| 要旨トップ | 目次 | 日本生態学会第59回全国大会 (2012年3月,大津) 講演要旨
ESJ59/EAFES5 Abstract


一般講演(ポスター発表) P1-336J (Poster presentation)

生息地の空間構造が生物の絶滅に与える影響,二次元格子モデルを用いた生息地分断化の解析

*谷川千奏(兵庫県立大・環境人間), 中桐斉之(兵庫県立大・環境人間)

生物の絶滅の主要因の一つとして、生息地破壊が注目されている。最近の研究からは局所的で小さな生息地破壊であっても深刻な影響を及ぼすことが分かっている。これは生息地面積の縮小だけでなく、その空間構造が影響していると想定できる。そこで、この空間構造による影響を調べるために、生息地が破壊されたときの影響について、生息地の分断化に焦点を当てて、2種の生物の存在するモデル生態系を用いて解析を行った。

モデル生態系として、2次元格子上に2種の生物を配置する。この格子上で増殖、捕食、死亡のプロセスを繰り返し、この格子と格子の間に壁をランダムに挿入することによって生息地の繋がりの破壊を実現した(ボンド破壊)。また、壁を連続的に挿入する連続ボンド破壊モデルを構築し、これら二つのモデルを用いて、壁の密度と空間分布を変化させて計算機シミュレーションを行い生息地の分断化の影響を解析した。

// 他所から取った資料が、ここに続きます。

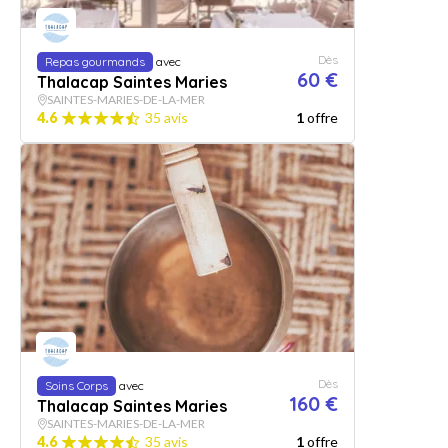
Dès
Repas gourmands
avec
60 €
Thalacap Saintes Maries
SAINTES-MARIES-DE-LA-MER
4.6
35 avis
1
offre
Dès
Soins Corps
avec
160 €
Thalacap Saintes Maries
SAINTES-MARIES-DE-LA-MER
4.6
35 avis
1
offre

シミュレーションの結果、壁の密度が増加して生息地が分断化すると、個体数密度が急激に減少し、絶滅に至ることがわかった。これは、生息地破壊における生息地分断化が、個体群の減少や絶滅に、影響を与えていることを示唆している。生息地破壊における個体群動態の反応は、生息地の面積だけではなく、そのパターンや繋がり(分断化)の影響にも依存す

ることを示唆している.また、同程度の生息地の破壊において、連続ボンド破壊とボンド破壊のモデルを比較した結果も報告する。